Malaysian GDP growth slowed to 8.9 percent in the April-to-June period after hitting 10.1 percent in the January-to-March period. Najib has already warned of a slower second half although the official forecast is for full-year growth to remain above 6 percent still.
Against a fast-darkening sky, it unsurprising that Najib's Umno party has launched a relentless attack to shore up its Malay and Islamic credentials. Not only did it single out Guan Eng, whom it accused of ordering the state religious authority to replace the King’s name with his own during Friday sermons at mosques, it has also attacked its own BN non-Malay components MCA and Gerakan.
“It looks like even the teachers in Johor and Kedah may be let off the hook because Umno is afraid to antagonize the Malay teaching community and erode its voter base. So winning at all costs is Umno’s game, not truth or justice. When a party sets this sort of example, how can it lead the nation anymore?” PAS vice president Salahuddin Ayub told Malaysia Chronicle.
Wild accusations from movie scripts
The coordinated attacks unleashed by Umno, ably assisted by its media such as Utusan and NGOs Perkasa, are still ongoing. Perkasa has just a day ago demanded that MCA president Chua Soi Lek be sacked for questioning the 30 percent Bumiputera equity target and Gerakan president Koh Tsu Koon for siding with Chua.
Another Umno-linked NGO, the Malay Consultative Council, has also accused the Pakatan of harboring dreams to turn Malaysia into a republic when it takes power.
“It is getting from bad to worse. The charades are really becoming like movie scripts these days, the accusations are so wild. It is obviously a political ploy to garner voter sympathy and to hide the real problems going on in the country,” PKR Youth chief Shamsul Iskandar Akin told Malaysia Chronicle.
“But when it comes to the economy, people need to eat and drink, buy clothes, travel. Just buying food alone has become a challenge for the low income. When they see how expensive the goods have become, their dissatisfaction is very real and it becomes more poignant when the pinch if felt during festive months.”
Malaysia’s total external debt rose slightly in the second quarter to RM221.7 billion, or 30.5 per cent of gross national income from RM219.3 billion in the previous quarter.

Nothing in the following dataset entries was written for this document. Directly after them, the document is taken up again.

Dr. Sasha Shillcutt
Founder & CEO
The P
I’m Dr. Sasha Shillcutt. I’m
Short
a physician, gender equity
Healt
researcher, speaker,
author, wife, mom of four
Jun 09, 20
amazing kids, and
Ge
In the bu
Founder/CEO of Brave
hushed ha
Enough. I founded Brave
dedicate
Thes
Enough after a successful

The fiscal deficit widened to 7.4 per cent of GDP in 2009 after the Najib administration pumped in RM67 billion worth of stimulus to help the economy weather the global economic slowdown last year.

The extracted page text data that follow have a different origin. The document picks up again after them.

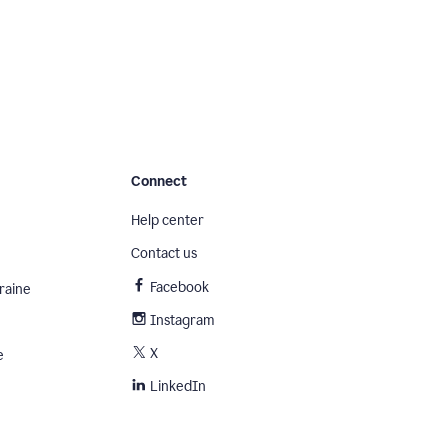
Connect
Help center
Contact us
Facebook
raine
Instagram
X
e
LinkedIn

Najib, who is also finance minister, aims to bring the deficit down to 5.3 per cent this year, and reduce government debt as a proportion of GDP to 49.9 per cent in 2015 compared to 52.9 per cent this year after some analysts warned that Malaysia could experience a fiscal and debt crisis similar to Greece. There were also complaints from businessmen that the RM67 billion stimulus package - Malaysia's largest ever - did not trickle down into the broader economy.